Department of Biology, Carleton University, 1125 Colonel By Drive, Ottawa, Ontario, Canada K1S 5B6.
Département de science biologiques, Université de Montréal, Montréal, Canada H3C 3J7.
Proc Biol Sci. 2022 May 25;289(1975):20212780. doi: 10.1098/rspb.2021.2780. Epub 2022 May 18.
Many leading journals in ecology and evolution now mandate open data upon publication. Yet, there is very little oversight to ensure the completeness and reusability of archived datasets, and we currently have a poor understanding of the factors associated with high-quality data sharing. We assessed 362 open datasets linked to first- or senior-authored papers published by 100 principal investigators (PIs) in the fields of ecology and evolution over a period of 7 years to identify predictors of data completeness and reusability (data archiving quality). Datasets scored low on these metrics: 56.4% were complete and 45.9% were reusable. Data reusability, but not completeness, was slightly higher for more recently archived datasets and PIs with less seniority. Journal open data policy, PI gender and PI corresponding author status were unrelated to data archiving quality. However, PI identity explained a large proportion of the variance in data completeness (27.8%) and reusability (22.0%), indicating consistent inter-individual differences in data sharing practices by PIs across time and contexts. Several PIs consistently shared data of either high or low archiving quality, but most PIs were inconsistent in how well they shared. One explanation for the high intra-individual variation we observed is that PIs often conduct research through students and postdoctoral researchers, who may be responsible for the data collection, curation and archiving. Levels of data literacy vary among trainees and PIs may not regularly perform quality control over archived files. Our findings suggest that research data management training and culture within a PI's group are likely to be more important determinants of data archiving quality than other factors such as a journal's open data policy. Greater incentives and training for individual researchers at all career stages could improve data sharing practices and enhance data transparency and reusability.

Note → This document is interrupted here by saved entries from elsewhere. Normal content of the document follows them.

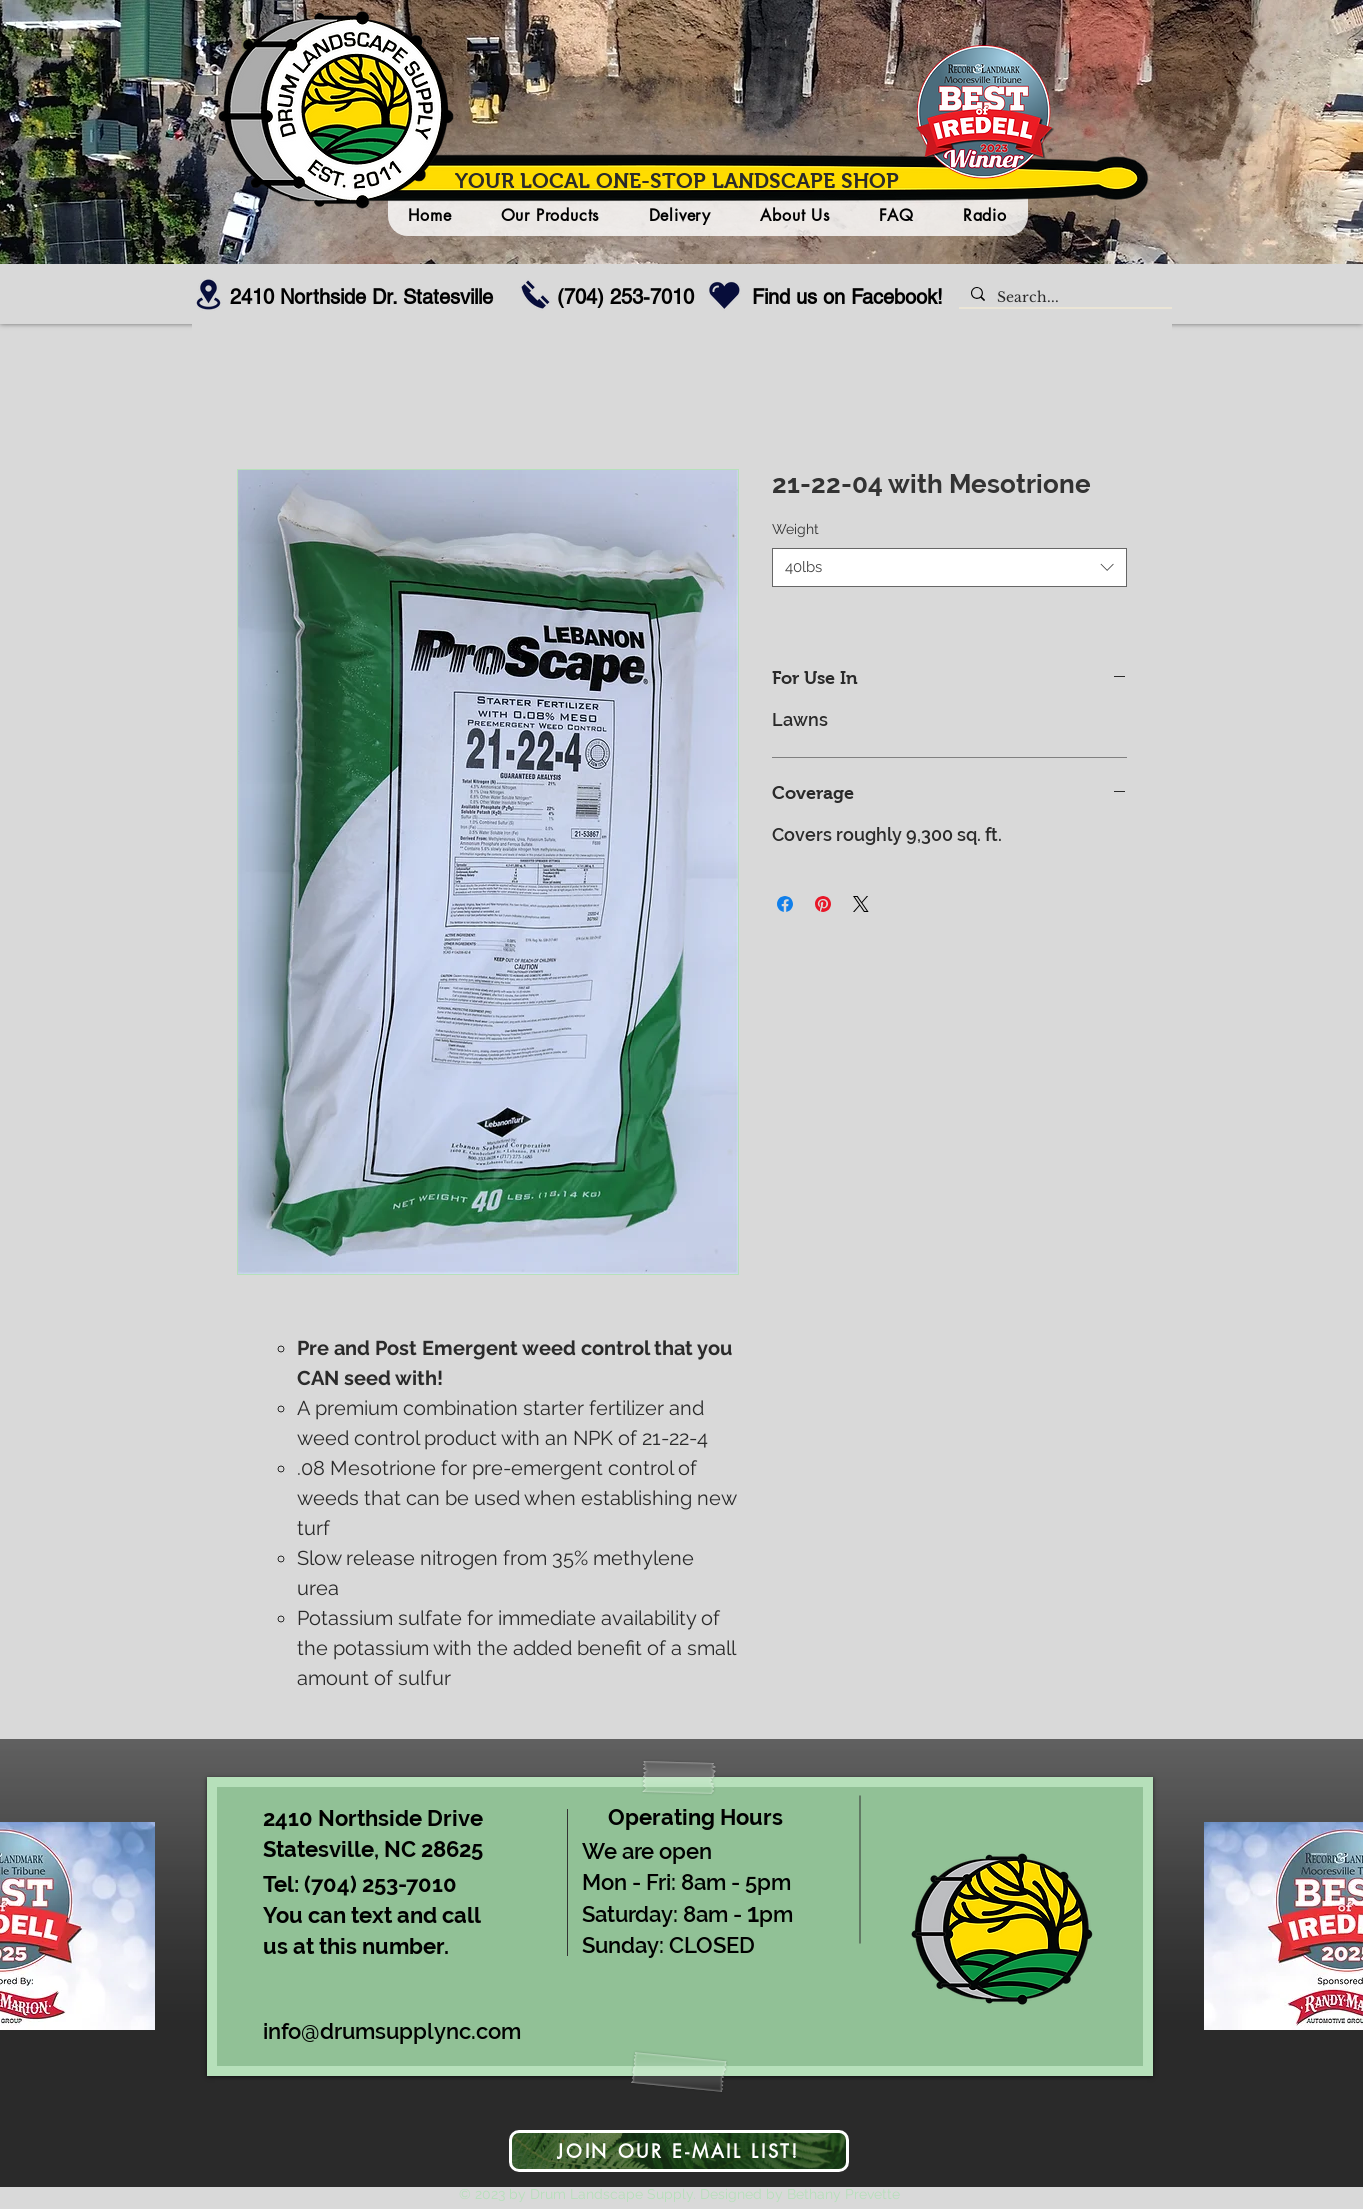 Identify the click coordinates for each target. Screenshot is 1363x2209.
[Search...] (1063, 298)
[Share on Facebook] (785, 904)
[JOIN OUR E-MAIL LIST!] (679, 2151)
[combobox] (949, 567)
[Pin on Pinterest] (823, 904)
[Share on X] (861, 904)
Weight (795, 529)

许多生态学和进化领域的顶尖期刊现在都要求在发表时公开数据。然而,几乎没有什么监督措施来确保存档数据集的完整性和可重用性,我们目前也不太了解与高质量数据共享相关的因素。我们评估了 362 个与生态和进化领域 100 名首席研究员(PI)发表的第一作者或资深作者论文相关的开放数据集,以确定数据完整性和可重用性(数据存档质量)的预测因素。这些数据集在这些指标上得分较低:56.4%是完整的,45.9%是可重复使用的。最近存档的数据集以及资历较浅的 PI 的数据可重用性略高,但完整性却略低。期刊开放数据政策、PI 性别和 PI 通讯作者身份与数据存档质量无关。然而,PI 身份解释了数据完整性(27.8%)和可重用性(22.0%)差异的很大一部分,表明 PI 个体在时间和背景下的数据共享实践存在一致的个体间差异。一些 PI 持续分享具有高或低存档质量的数据,但大多数 PI 在数据共享方面的一致性较差。我们观察到的个体内高度变异的一个解释是,PI 通常通过学生和博士后研究员进行研究,他们可能负责数据收集、管理和存档。培训生的数据素养水平各不相同,PI 可能不会定期对存档文件进行质量控制。我们的研究结果表明,PI 团队内的研究数据管理培训和文化可能比其他因素(如期刊的开放数据政策)更能决定数据存档质量。为所有职业阶段的个别研究人员提供更多激励和培训,可以改善数据共享实践,并提高数据透明度和可重用性。